I hear John Dickinson saying: “It is not our duty to leave wealth to our children, but it is our duty to leave liberty to them. We have counted the cost of this contest, and we find nothing so dreadful as voluntary slavery.” I see Samuel Adams, impoverished, living upon a pittance, hardly able to provide a decent coat for his back, rejecting with scorn the offer of a profitable office, wealth, a title even, to win him from his allegiance to the cause of America. I see Robert Morris, the wealthy merchant, opening his purse and pledging his credit to support the Revolution, and later devoting all his fortune and his energy to restore and establish the financial honor of the Republic, with the memorable words, “The United States may command all that I have, except my integrity.” I hear the proud John Adams saying to his wife, “I have accepted a seat in the House of Representatives, and thereby have consented to my own ruin, to your ruin, and the ruin of our children”; and I hear her reply, with the tears running down her face, “Well, I am willing in this cause to run all risks with you, and be ruined with you, if you are ruined,” I see Benjamin Franklin, in the Congress of 1776, already past his seventieth year, prosperous, famous, by far the most celebrated man in America, accepting without demur the difficult and dangerous mission to France, and whispering to his friend, Dr. Rush, “I am old and good for nothing, but as the store-keepers say of their remnants of cloth, ‘I am but a fag-end, and you may have me for what you please.'”

Here is a man who will illustrate and prove, perhaps better than any other of those who stood with Washington, the point at which I am aiming. There was none of the glamour of romance about old Ben Franklin. He was shrewd, canny, humorous. The chivalric Southerners disliked his philosophy, and the solemn New-Englanders mistrusted his jokes. He made no extravagant claims for his own motives, and some of his ways were not distinctly ideal. He was full of prudential proverbs, and claimed to be a follower of the theory of enlightened self-interest. But there was not a faculty of his wise old head which he did not put at the service of his country, nor was there a pulse of his slow and steady heart which did not beat loyal to the cause of freedom.

He forfeited profitable office and sure preferment under the crown, for hard work, uncertain pay, and certain peril in behalf of the colonies.

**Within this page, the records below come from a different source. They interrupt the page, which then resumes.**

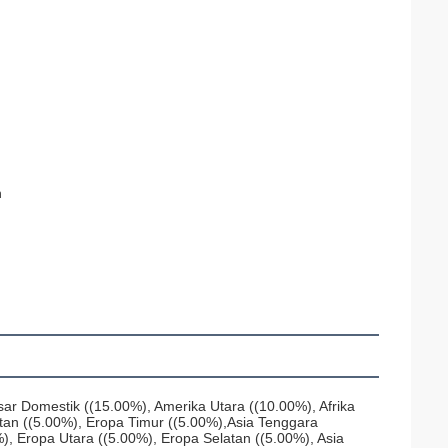
n
ar Domestik ((15.00%), Amerika Utara ((10.00%), Afrika 
tan ((5.00%), Eropa Timur ((5.00%),Asia Tenggara 
, Eropa Utara ((5.00%), Eropa Selatan ((5.00%), Asia 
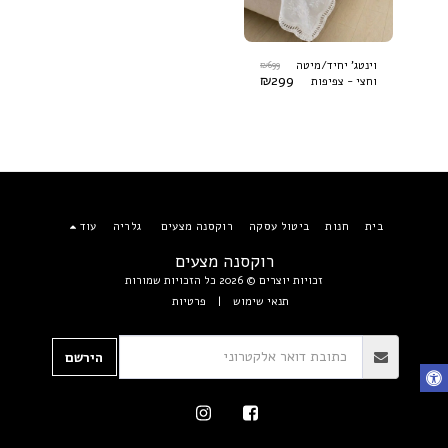
₪
699
וינטג' יחיד/מיטה
₪
299
וחצי - צפיפות
400TC
בית
חנות
ביטול עסקה
רוקסנה מצעים
גלריה
עוד
רוקסנה מצעים
זכויות יוצרים © 2026 כל הזכויות שמורות
תנאי שימוש
|
פרטיות
הירשם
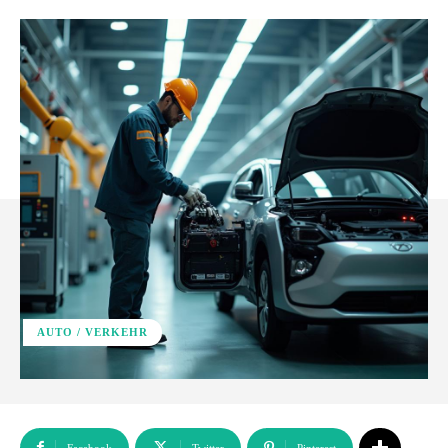
AUTO / VERKEHR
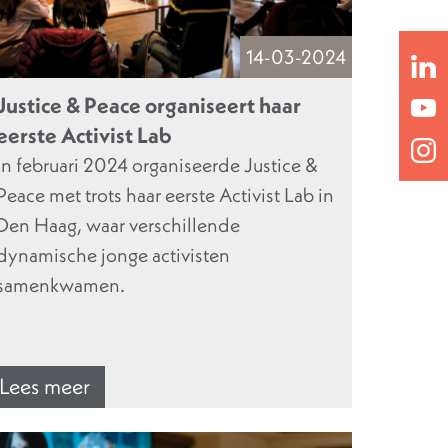
14-03-2024
Justice & Peace organiseert haar
eerste Activist Lab
In februari 2024 organiseerde Justice &
Peace met trots haar eerste Activist Lab in
Den Haag, waar verschillende
dynamische jonge activisten
samenkwamen.
Lees meer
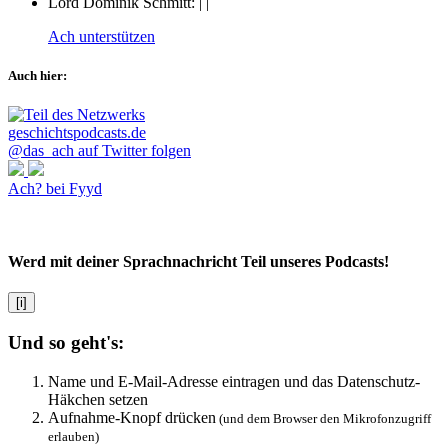
Lord Dominik Schmitt:
|
|
Ach unterstützen
Auch hier:
@das_ach auf Twitter folgen
Ach? bei Fyyd
Werd mit deiner Sprachnachricht Teil unseres Podcasts!
[i]
Und so geht's:
Name und E-Mail-Adresse eintragen und das Datenschutz-
Häkchen setzen
Aufnahme-Knopf drücken
(und dem Browser den Mikrofonzugriff
erlauben)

He followed the inexorable logic, step by step, which led him from the natural rights of his countrymen to their liberty, from their liberty to their independence. He endured with a grim humor the revilings of those whom he called “malevolent critics and bug-writers.” He broke with his old and dear associates in England, writing to one of them,

“You and I were long friends; you are now my enemy and I am Yours, B. Franklin.”

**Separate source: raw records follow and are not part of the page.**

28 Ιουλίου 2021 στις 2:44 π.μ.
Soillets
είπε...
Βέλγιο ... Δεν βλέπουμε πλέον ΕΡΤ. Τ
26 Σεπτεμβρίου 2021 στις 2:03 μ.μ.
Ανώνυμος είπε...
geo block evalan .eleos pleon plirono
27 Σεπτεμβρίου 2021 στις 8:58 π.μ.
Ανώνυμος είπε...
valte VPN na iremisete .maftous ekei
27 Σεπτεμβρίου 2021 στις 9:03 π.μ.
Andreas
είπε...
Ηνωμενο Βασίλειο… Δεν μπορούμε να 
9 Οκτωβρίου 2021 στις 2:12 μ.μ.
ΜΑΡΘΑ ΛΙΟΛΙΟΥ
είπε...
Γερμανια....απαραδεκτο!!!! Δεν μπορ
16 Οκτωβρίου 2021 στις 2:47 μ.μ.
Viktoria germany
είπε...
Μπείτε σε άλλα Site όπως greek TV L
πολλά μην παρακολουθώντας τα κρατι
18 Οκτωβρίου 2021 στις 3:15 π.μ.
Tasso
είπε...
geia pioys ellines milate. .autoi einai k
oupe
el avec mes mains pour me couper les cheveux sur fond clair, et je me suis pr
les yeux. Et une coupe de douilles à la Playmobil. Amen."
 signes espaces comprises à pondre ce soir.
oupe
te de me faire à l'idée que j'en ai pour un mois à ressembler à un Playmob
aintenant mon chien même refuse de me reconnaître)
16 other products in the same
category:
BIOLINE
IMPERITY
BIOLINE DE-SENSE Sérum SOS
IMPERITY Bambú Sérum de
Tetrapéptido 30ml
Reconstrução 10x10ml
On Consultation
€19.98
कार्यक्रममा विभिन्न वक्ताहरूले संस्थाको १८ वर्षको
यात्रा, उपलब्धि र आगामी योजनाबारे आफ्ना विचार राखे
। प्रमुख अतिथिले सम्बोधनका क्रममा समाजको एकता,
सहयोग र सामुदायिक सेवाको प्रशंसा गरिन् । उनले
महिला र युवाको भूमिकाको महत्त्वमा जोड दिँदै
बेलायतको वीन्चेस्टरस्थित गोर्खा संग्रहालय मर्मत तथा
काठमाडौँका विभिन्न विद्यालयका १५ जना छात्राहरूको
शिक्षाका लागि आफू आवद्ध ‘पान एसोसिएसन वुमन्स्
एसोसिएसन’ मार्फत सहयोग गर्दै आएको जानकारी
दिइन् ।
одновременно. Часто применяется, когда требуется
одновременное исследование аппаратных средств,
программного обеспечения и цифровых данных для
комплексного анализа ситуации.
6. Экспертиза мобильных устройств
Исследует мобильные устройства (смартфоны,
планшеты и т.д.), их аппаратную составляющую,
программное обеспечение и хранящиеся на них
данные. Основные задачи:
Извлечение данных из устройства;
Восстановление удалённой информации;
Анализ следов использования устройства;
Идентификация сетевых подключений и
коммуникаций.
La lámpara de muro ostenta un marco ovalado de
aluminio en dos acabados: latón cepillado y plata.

He never flinched or faltered at any sacrifice of personal ease or interest to the demands of his country. His patient, skilful, laborious efforts in France did as much for the final victory of the American cause as any soldier’s sword. He yielded his own opinions in regard to the method of making the treaty of peace with England, and thereby imperilled for a time his own prestige. He served as president of Pennsylvania three times, devoting all his salary to public benefactions. His influence in the Constitutional Convention was steadfast on the side of union and harmony, though in many things he differed from the prevailing party. His voice was among those who hailed Washington as the only possible candidate for the Presidency. His last public act was a petition to Congress for the abolition of slavery. At his death the government had not yet settled his accounts in its service, and his country was left apparently his debtor; which, in a sense still larger and deeper, she must remain as long as liberty endures and union triumphs in the Republic.